SAN DIEGO – A short walk from where the 30 major league managers gathered a month ago for baseball’s annual Winter Meetings, Omar Vizquel participated in his own press conference. A few dozen Mexican journalists were on hand as the Venezuelan legend was introduced as the new manager of the Toros de Tijuana of the Mexican League.
The timing of the press conference was quite poetic in a sense, considering two of Vizquel’s most important goals. He was at the Hilton, where many minor-league officials stayed for their portion of the winter meetings. Major League Baseball managers and officials were staying about half a mile away at the Grand Hyatt.

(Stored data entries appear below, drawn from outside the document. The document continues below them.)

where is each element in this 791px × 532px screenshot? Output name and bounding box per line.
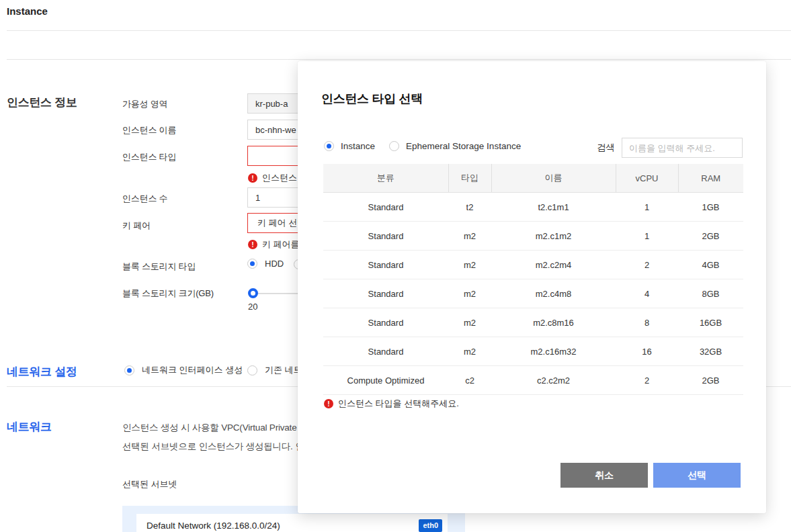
table-cell: m2.c1m2 <box>491 222 616 251</box>
existing-network-interface-label: 기존 네트 <box>265 364 302 376</box>
table-cell: m2 <box>448 337 491 366</box>
table-cell: m2 <box>448 279 491 308</box>
network-interface-existing-option: 기존 네트 <box>247 364 302 376</box>
table-row[interactable]: Standardt2t2.c1m111GB <box>323 193 743 222</box>
table-cell: m2.c16m32 <box>491 337 616 366</box>
table-cell: 4GB <box>678 251 743 279</box>
table-cell: 16GB <box>678 308 743 337</box>
block-storage-size-label: 블록 스토리지 크기(GB) <box>122 287 214 300</box>
table-row[interactable]: Compute Optimizedc2c2.c2m222GB <box>323 366 743 395</box>
column-header: RAM <box>678 164 743 193</box>
table-cell: m2 <box>448 251 491 279</box>
instance-create-page: Instance 인스턴스 정보 가용성 영역 인스턴스 이름 인스턴스 타입 … <box>0 0 791 532</box>
modal-buttons: 취소 선택 <box>560 463 741 488</box>
instance-type-label: 인스턴스 타입 <box>122 151 176 163</box>
search-area: 검색 <box>597 138 743 158</box>
column-header: 타입 <box>448 164 491 193</box>
block-storage-size-value: 20 <box>248 302 257 312</box>
error-icon <box>248 240 257 249</box>
block-storage-type-options: HDD <box>247 259 284 269</box>
table-cell: m2 <box>448 222 491 251</box>
selected-subnet-label: 선택된 서브넷 <box>122 478 177 490</box>
column-header: 이름 <box>491 164 616 193</box>
table-cell: 2 <box>616 251 678 279</box>
key-pair-error: 키 페어를 <box>248 238 300 251</box>
key-pair-label: 키 페어 <box>122 220 151 232</box>
section-heading-instance-info: 인스턴스 정보 <box>7 95 77 110</box>
create-network-interface-label: 네트워크 인터페이스 생성 <box>142 364 243 376</box>
table-cell: t2.c1m1 <box>491 193 616 222</box>
table-cell: 32GB <box>678 337 743 366</box>
column-header: vCPU <box>616 164 678 193</box>
modal-type-filter-options: Instance Ephemeral Storage Instance <box>324 141 521 151</box>
table-cell: 8GB <box>678 279 743 308</box>
instance-type-modal: 인스턴스 타입 선택 Instance Ephemeral Storage In… <box>298 61 766 513</box>
error-text: 인스턴스 타입을 선택해주세요. <box>338 398 459 410</box>
search-input[interactable] <box>622 138 743 158</box>
table-cell: m2.c8m16 <box>491 308 616 337</box>
table-cell: 1 <box>616 222 678 251</box>
modal-error: 인스턴스 타입을 선택해주세요. <box>324 398 459 410</box>
table-cell: m2 <box>448 308 491 337</box>
hdd-radio-label: HDD <box>265 259 284 269</box>
page-title: Instance <box>7 5 48 17</box>
instance-radio-label: Instance <box>341 141 375 151</box>
network-description-line1: 인스턴스 생성 시 사용할 VPC(Virtual Private C <box>122 422 306 434</box>
network-interface-create-option: 네트워크 인터페이스 생성 <box>124 364 243 376</box>
table-cell: Standard <box>323 193 448 222</box>
table-cell: 2GB <box>678 366 743 395</box>
table-body: Standardt2t2.c1m111GBStandardm2m2.c1m212… <box>323 193 743 395</box>
select-button[interactable]: 선택 <box>653 463 741 488</box>
section-heading-network-settings: 네트워크 설정 <box>7 364 77 380</box>
table-cell: c2.c2m2 <box>491 366 616 395</box>
instance-count-label: 인스턴스 수 <box>122 193 167 205</box>
table-row[interactable]: Standardm2m2.c1m212GB <box>323 222 743 251</box>
instance-type-error: 인스턴스 <box>248 172 297 184</box>
error-text: 키 페어를 <box>262 238 300 251</box>
table-cell: Standard <box>323 337 448 366</box>
table-cell: 8 <box>616 308 678 337</box>
table-cell: t2 <box>448 193 491 222</box>
table-cell: 4 <box>616 279 678 308</box>
table-cell: 1GB <box>678 193 743 222</box>
table-cell: m2.c2m4 <box>491 251 616 279</box>
subnet-list-item[interactable]: Default Network (192.168.0.0/24) eth0 <box>136 514 448 532</box>
error-text: 인스턴스 <box>262 172 297 184</box>
block-storage-size-slider-handle[interactable] <box>248 288 258 298</box>
modal-title: 인스턴스 타입 선택 <box>321 91 423 107</box>
cancel-button[interactable]: 취소 <box>560 463 648 488</box>
table-cell: Standard <box>323 279 448 308</box>
create-network-interface-radio[interactable] <box>124 365 134 375</box>
column-header: 분류 <box>323 164 448 193</box>
error-icon <box>248 173 257 183</box>
table-cell: 16 <box>616 337 678 366</box>
network-description-line2: 선택된 서브넷으로 인스턴스가 생성됩니다. 인스 <box>122 441 313 453</box>
table-cell: c2 <box>448 366 491 395</box>
instance-radio[interactable] <box>324 141 334 151</box>
eth0-badge: eth0 <box>419 519 442 532</box>
ephemeral-storage-radio[interactable] <box>389 141 399 151</box>
table-header-row: 분류타입이름vCPURAM <box>323 164 743 193</box>
error-icon <box>324 399 333 408</box>
section-heading-network: 네트워크 <box>7 419 52 435</box>
table-cell: Standard <box>323 308 448 337</box>
instance-name-label: 인스턴스 이름 <box>122 124 176 136</box>
table-cell: m2.c4m8 <box>491 279 616 308</box>
table-row[interactable]: Standardm2m2.c8m16816GB <box>323 308 743 337</box>
table-row[interactable]: Standardm2m2.c4m848GB <box>323 279 743 308</box>
hdd-radio[interactable] <box>247 259 257 269</box>
availability-zone-label: 가용성 영역 <box>122 98 167 110</box>
search-label: 검색 <box>597 142 615 154</box>
instance-type-table: 분류타입이름vCPURAM Standardt2t2.c1m111GBStand… <box>323 164 743 395</box>
table-row[interactable]: Standardm2m2.c2m424GB <box>323 251 743 279</box>
divider <box>7 30 791 31</box>
table-cell: 2GB <box>678 222 743 251</box>
divider <box>7 59 791 60</box>
table-cell: Standard <box>323 251 448 279</box>
existing-network-interface-radio[interactable] <box>247 365 257 375</box>
table-cell: Standard <box>323 222 448 251</box>
table-row[interactable]: Standardm2m2.c16m321632GB <box>323 337 743 366</box>
table-cell: Compute Optimized <box>323 366 448 395</box>
table-cell: 2 <box>616 366 678 395</box>
subnet-name: Default Network (192.168.0.0/24) <box>147 521 280 531</box>
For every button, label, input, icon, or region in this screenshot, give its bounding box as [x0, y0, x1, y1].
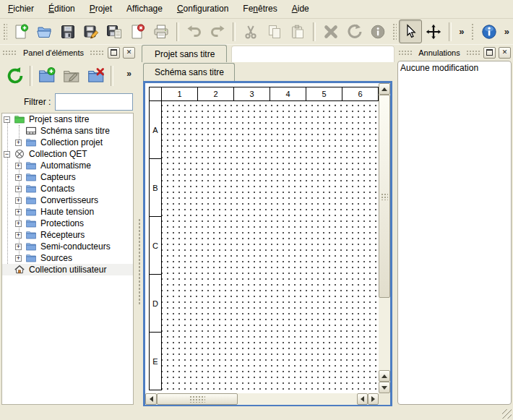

At the same time Vizquel was introduced as the Toros’ new manager at the Hilton, Ted Simmons was at the podium at the Grand Hyatt being introduced as the newest person elected into the National Baseball Hall of Fame by a modern era committee. A few minutes later, the managers’ media sessions began.
Hall of Fame dreams
If all goes well, Vizquel will eventually participate in a Hall of Fame press conference. He also hopes to land a big league gig that will require manager media sessions at the Winter Meetings. Granted, he would surely rather have his Hall of Fame press conference in New York in January, which is when the players elected by the Baseball Writers’ Association of America are announced.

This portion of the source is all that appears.